Future Work and Conclusion

There are several future works that we believed will be important to improving the business use cases:

The duration of the dataset was in the past 5 years, consisting of the current and previous parliamentary term. While our analysis has yield good insights, we can expand the corpus for a longer period coverage to understand possible recurring issues over the years. For example, is the topic housing always the most popular topic over a longer period? A longer period can also help us understand the shift in position and roles of Ministers. For example, what are the previous roles of our Prime Ministers and determine if we can see a trend prior to when they become the prime minister.

Topic modeling from LDA Mallet yielded understandable topics for our analysis. Further works to tune the hyperparameters for the model can be explored to generate a more representative sets of topics for Parliamentary debates. We can also explore further into the state-of-the-art transformer BERTopic model, which will require more computational resources and time to train. This can be done using GPUs from paid cloud services like Amazon Web services or free services like Kaggle and Google Colab.

For NER, we can explore training a NER model or extending the spaCy model with local context training data, which might yield better results and accuracy for entities extraction.

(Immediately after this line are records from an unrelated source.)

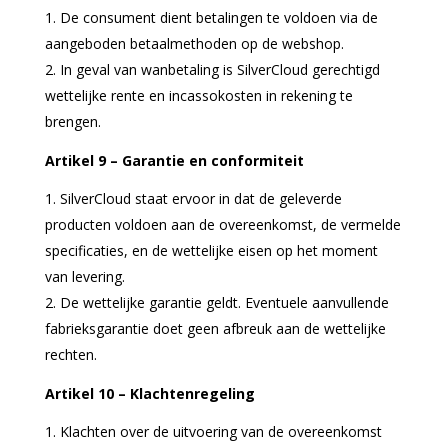
De consument dient betalingen te voldoen via de
aangeboden betaalmethoden op de webshop.
In geval van wanbetaling is SilverCloud gerechtigd
wettelijke rente en incassokosten in rekening te
brengen.
Artikel 9 – Garantie en conformiteit
SilverCloud staat ervoor in dat de geleverde
producten voldoen aan de overeenkomst, de vermelde
specificaties, en de wettelijke eisen op het moment
van levering.
De wettelijke garantie geldt. Eventuele aanvullende
fabrieksgarantie doet geen afbreuk aan de wettelijke
rechten.
Artikel 10 – Klachtenregeling
Klachten over de uitvoering van de overeenkomst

Visualizations created by Tableau were easy to use, which help illustrate our findings and insights by the entities and topics generated from our Topic Modeling and Information Extraction task. We can explore other text analytic tasks for deeper insights to our data. For example, we can explore relationships between persons using more complex network graph models and visualization techniques. Utilization of open-source software such as Gephi, D3.js or plotly can also potentially provide richer insights, and remove some of the limitations of free accounts in Tableau.

The data visualization allows users to analyze, dice and slice around the processed modeled topics and the MPs participation/interaction. Future enhancement can include linking this back to the exact document and question for a more drilled down analysis by referencing back to the original PQ. Hence, the ministries would be able to get a quick overview of the insights, funnel down into the details, and going front and back in a systematic and continuous flow to focus on their relevant business use cases.

In conclusion, while there are limitations to our current work and future works to be implemented, we managed to answer the questions that we initially laid out for the project and apply them to our business use case. We believe that the insights we obtain from this project through the use of modern NLP and text analytics approaches, along with the interactive dashboard for impactful visualization, can help different organizations and persons to understand more about the Singapore Parliament Debates, as well as keep abreast of the historical and current trending topics and issues faced by the nation.